TASK
After reading each line of the entries, give the number of lines that contain "Professional" and nothing else.

MATERIAL PROVIDED
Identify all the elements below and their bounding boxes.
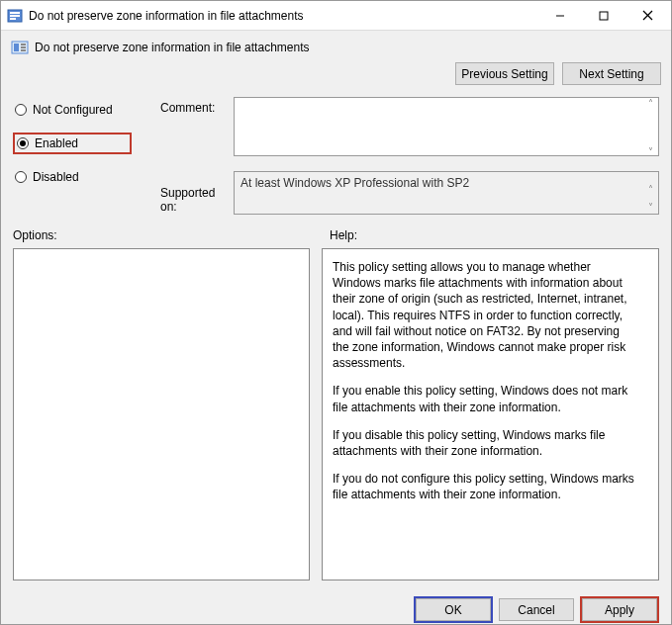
next-setting-button[interactable]: Next Setting [562, 62, 661, 85]
minimize-button[interactable] [538, 2, 582, 30]
close-button[interactable] [625, 2, 669, 30]
cancel-button[interactable]: Cancel [499, 598, 574, 621]
footer-buttons: OK Cancel Apply [1, 588, 671, 625]
scroll-down-icon[interactable]: ˅ [643, 147, 657, 157]
comment-input[interactable] [234, 97, 659, 156]
svg-rect-2 [10, 15, 20, 17]
help-paragraph: If you disable this policy setting, Wind… [333, 427, 638, 459]
scroll-up-icon[interactable]: ˄ [643, 99, 657, 109]
apply-button[interactable]: Apply [582, 598, 657, 621]
radio-label: Disabled [33, 170, 79, 184]
titlebar: Do not preserve zone information in file… [1, 1, 671, 31]
subheader: Do not preserve zone information in file… [1, 31, 671, 62]
policy-icon [7, 8, 23, 24]
radio-icon [15, 104, 27, 116]
svg-rect-12 [21, 49, 26, 51]
radio-icon [15, 171, 27, 183]
scroll-up-icon[interactable]: ˄ [643, 185, 657, 195]
maximize-button[interactable] [582, 2, 625, 30]
scroll-down-icon[interactable]: ˅ [643, 203, 657, 213]
subheader-text: Do not preserve zone information in file… [35, 41, 309, 54]
radio-enabled[interactable]: Enabled [13, 133, 132, 154]
svg-rect-1 [10, 12, 20, 14]
svg-rect-5 [600, 12, 608, 20]
help-panel: This policy setting allows you to manage… [322, 248, 659, 580]
nav-row: Previous Setting Next Setting [1, 62, 671, 93]
help-paragraph: This policy setting allows you to manage… [333, 259, 638, 371]
svg-rect-11 [21, 46, 26, 48]
radio-label: Not Configured [33, 103, 113, 117]
svg-rect-10 [21, 44, 26, 45]
window-title: Do not preserve zone information in file… [29, 9, 538, 23]
previous-setting-button[interactable]: Previous Setting [455, 62, 554, 85]
supported-on-label: Supported on: [160, 186, 230, 214]
radio-label: Enabled [35, 136, 78, 150]
help-label: Help: [330, 228, 357, 242]
policy-setting-icon [11, 39, 29, 56]
radio-not-configured[interactable]: Not Configured [13, 101, 156, 119]
svg-rect-3 [10, 18, 16, 20]
state-radio-group: Not Configured Enabled Disabled [13, 97, 156, 215]
supported-on-field: At least Windows XP Professional with SP… [234, 171, 659, 215]
options-panel [13, 248, 310, 580]
help-content: This policy setting allows you to manage… [323, 249, 658, 580]
radio-disabled[interactable]: Disabled [13, 168, 156, 186]
supported-on-value: At least Windows XP Professional with SP… [240, 176, 469, 190]
help-paragraph: If you do not configure this policy sett… [333, 471, 638, 502]
radio-icon [17, 137, 29, 149]
label-column: Comment: Supported on: [160, 97, 230, 215]
svg-rect-9 [14, 44, 19, 51]
comment-label: Comment: [160, 101, 230, 115]
help-paragraph: If you enable this policy setting, Windo… [333, 383, 638, 414]
ok-button[interactable]: OK [416, 598, 491, 621]
options-label: Options: [13, 228, 330, 242]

EXERCISE ANSWER
2